In yet another showing of how peculiar this presidential race has been, Hillary Clinton has gained the support of a demographic that almost always votes Republican.
According to a recent Bloomberg poll, Clinton is leading Donald Trump among top earners, which describes voters with an annual household income of $100,000 or more. Though it’s a narrow margin—46% to 42%—it was still highly unexpected. Republicans have won among top earners between 1976 and 1992, and since 1996 have either won or tied in that demographic.
When asked which candidate would be better for their personal investments, Trump leads Clinton 45% to 36%. Additionally, he wins in subcategories such as job creation and bringing change to Washington. However, when it comes to fighting for the middle class, temperament, and foreign policy, Clinton is the winner. Despite who they personally support, 56% of top earners predicted that Clinton would win the election.

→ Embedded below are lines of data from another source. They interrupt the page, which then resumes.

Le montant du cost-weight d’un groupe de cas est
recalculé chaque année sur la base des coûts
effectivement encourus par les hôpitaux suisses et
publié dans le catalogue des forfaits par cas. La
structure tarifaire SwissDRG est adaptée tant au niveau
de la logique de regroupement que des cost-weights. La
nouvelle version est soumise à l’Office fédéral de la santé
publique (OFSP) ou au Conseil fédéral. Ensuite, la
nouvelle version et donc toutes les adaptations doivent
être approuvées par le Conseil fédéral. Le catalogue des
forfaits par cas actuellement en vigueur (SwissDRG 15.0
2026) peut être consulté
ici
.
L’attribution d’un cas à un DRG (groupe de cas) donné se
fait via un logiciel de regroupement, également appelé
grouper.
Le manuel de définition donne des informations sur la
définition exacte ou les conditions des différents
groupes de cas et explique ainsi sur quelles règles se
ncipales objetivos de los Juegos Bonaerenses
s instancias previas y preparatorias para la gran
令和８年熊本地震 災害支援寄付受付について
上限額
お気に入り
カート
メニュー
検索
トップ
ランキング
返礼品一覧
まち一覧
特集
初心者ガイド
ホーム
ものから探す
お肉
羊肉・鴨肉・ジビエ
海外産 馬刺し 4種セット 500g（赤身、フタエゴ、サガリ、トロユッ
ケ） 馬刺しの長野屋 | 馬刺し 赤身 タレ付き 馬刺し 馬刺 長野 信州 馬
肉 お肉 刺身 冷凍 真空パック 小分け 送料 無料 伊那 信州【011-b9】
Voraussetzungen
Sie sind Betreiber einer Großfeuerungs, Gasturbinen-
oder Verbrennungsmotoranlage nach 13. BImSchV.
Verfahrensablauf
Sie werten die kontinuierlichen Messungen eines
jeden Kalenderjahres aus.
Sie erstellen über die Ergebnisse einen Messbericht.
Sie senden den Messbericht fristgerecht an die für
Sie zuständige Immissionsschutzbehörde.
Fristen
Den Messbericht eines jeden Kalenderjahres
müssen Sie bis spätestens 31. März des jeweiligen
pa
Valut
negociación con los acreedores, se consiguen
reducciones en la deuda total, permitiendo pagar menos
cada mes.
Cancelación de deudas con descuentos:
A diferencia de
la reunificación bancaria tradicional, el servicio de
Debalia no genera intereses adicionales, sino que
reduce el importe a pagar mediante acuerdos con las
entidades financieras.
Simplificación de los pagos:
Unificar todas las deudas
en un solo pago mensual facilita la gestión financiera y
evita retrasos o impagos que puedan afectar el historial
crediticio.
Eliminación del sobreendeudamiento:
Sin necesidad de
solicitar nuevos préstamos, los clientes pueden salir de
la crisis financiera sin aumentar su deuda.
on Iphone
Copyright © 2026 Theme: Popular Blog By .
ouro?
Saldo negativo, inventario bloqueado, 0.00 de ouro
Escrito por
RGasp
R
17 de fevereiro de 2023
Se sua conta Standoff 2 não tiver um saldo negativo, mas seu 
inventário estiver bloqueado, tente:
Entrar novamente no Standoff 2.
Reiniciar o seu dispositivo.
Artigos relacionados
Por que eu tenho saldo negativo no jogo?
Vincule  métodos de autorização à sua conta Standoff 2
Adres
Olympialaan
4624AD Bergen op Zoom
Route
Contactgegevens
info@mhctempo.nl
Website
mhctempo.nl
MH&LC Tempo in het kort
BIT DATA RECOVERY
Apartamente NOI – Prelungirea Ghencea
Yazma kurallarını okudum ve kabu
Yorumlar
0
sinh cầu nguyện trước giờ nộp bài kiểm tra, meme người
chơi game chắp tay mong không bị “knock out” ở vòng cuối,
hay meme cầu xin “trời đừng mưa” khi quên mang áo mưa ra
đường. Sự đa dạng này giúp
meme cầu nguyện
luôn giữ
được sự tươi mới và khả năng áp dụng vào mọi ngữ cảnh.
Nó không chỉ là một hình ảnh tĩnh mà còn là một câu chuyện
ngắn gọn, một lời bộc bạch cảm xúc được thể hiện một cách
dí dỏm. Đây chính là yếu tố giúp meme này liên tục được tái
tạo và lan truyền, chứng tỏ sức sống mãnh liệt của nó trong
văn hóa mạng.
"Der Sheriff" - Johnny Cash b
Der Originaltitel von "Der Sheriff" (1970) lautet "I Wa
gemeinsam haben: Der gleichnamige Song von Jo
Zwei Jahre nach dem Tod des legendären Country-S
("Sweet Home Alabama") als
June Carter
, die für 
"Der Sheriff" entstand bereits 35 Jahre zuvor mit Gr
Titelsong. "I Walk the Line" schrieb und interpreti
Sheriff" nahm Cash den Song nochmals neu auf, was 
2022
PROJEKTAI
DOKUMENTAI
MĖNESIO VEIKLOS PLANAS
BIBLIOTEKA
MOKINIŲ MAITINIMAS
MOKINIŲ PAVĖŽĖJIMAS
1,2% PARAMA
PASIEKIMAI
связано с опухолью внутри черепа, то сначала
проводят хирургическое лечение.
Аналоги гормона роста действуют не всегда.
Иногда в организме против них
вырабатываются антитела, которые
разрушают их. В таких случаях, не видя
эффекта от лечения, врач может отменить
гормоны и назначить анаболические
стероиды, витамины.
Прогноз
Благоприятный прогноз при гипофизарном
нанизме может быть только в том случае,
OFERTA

Clinton has also widened her fundraising gap over Trump. Though Trump raised more small donations than Clinton, the Wall Street Journal reports that in August she raised about $20 million more than he did. Her campaign ended the month with a total of $194 million in cash on hand, about $91 million more than Trump’s campaign.
Trump has said that he doesn’t need to spend as much money as Clinton does, which makes sense considering how much free advertising he’s received from the media. One report estimated that eight major media outlets provided him with about $55 million in free advertising in the span of 12 months during the primary season.
At the beginning of last month his campaign boasted spending $0 on television advertising compared to Clinton’s $52 million, but he has since ramped up his campaign spending. In the last two weeks of August, he spent $5.2 million on television advertising. Additionally, he increased his payroll spending by $200,00 and almost doubled his field consulting expenditure, reaching $973,000.
Neither Donald Trump’s nor Hillary Clinton’s campaign could immediately be reached for comment.